Jordi Vidal Martín Rojas (born 7 February 1991) is a Spanish professional footballer who plays for Ungmennafélagið Víkingur as a midfielder.

Club career
Born in Arrecife, Province of Las Palmas, Vidal joined Real Madrid's youth system in 2004, at the age of 13. He made his debut as a senior with the third team, for which he appeared in two full Tercera División seasons.

In the 2013 summer, after an unsuccessful trial for AEL Limassol from the Cypriot First Division, Martín returned to his native Canary Islands and signed for UD Las Palmas Atlético.
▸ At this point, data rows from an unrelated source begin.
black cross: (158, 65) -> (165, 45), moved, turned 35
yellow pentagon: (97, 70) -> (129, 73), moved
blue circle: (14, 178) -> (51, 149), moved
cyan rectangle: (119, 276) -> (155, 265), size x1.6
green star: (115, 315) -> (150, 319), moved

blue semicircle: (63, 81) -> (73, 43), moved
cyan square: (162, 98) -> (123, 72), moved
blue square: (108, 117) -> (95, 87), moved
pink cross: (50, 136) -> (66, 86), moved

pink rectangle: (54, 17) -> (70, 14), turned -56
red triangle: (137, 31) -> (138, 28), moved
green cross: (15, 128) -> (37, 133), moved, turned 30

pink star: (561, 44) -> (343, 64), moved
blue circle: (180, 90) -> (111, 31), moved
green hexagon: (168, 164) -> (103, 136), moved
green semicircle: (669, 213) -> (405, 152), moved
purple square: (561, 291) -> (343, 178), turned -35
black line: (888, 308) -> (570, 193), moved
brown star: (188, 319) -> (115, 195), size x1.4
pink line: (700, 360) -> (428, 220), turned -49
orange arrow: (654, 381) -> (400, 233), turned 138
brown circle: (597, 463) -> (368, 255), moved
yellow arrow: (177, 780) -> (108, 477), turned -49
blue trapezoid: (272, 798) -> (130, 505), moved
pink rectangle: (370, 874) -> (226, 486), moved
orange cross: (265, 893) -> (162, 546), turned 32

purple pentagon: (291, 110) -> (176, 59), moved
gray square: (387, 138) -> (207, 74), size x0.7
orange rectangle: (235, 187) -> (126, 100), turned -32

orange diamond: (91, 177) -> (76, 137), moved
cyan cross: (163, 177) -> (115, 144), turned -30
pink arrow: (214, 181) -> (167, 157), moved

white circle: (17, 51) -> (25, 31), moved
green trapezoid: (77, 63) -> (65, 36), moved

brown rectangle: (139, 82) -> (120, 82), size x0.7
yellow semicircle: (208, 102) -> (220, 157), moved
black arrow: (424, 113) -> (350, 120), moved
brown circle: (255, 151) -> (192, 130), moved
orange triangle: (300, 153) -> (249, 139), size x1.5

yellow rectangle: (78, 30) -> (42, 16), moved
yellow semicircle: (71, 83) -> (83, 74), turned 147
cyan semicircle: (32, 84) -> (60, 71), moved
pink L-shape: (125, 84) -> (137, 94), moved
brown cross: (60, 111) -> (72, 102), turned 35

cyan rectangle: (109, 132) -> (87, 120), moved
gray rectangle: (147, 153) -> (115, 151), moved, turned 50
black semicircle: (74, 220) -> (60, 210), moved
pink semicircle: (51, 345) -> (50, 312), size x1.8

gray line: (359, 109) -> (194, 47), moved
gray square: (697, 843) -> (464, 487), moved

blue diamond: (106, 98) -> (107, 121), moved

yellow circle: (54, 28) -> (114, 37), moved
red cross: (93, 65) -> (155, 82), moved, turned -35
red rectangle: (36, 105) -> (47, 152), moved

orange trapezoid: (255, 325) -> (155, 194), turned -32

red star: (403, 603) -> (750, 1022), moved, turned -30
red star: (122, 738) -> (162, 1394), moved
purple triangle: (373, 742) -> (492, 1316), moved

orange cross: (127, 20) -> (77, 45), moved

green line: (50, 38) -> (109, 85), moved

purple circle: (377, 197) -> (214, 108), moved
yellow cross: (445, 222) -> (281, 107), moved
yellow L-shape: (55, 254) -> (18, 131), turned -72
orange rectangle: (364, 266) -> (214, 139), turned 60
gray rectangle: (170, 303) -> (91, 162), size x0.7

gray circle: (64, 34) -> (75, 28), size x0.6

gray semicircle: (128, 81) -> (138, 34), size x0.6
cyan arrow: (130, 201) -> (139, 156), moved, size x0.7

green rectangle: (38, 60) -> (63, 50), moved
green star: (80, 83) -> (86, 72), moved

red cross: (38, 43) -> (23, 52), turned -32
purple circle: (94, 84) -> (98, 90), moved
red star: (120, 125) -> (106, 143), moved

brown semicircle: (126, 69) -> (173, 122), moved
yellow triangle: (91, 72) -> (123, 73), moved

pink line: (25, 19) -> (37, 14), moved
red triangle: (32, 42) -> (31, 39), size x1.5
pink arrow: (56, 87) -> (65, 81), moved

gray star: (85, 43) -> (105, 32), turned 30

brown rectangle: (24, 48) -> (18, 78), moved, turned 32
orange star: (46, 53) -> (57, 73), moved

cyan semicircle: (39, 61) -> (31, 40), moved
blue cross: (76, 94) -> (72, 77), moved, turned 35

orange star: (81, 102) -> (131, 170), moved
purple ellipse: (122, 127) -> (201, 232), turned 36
From January 2014 to June 2015 he competed in Greece, with Kallithea F.C. and AEL Kalloni FC; his debut in top flight football arrived whilst at the service of the latter club, as he started and played 74 minutes in a 1–0 home win against PAS Giannina F.C. for the Superleague.

On 6 August 2015, Martín returned to Spain and its Segunda División B and joined SD Leioa.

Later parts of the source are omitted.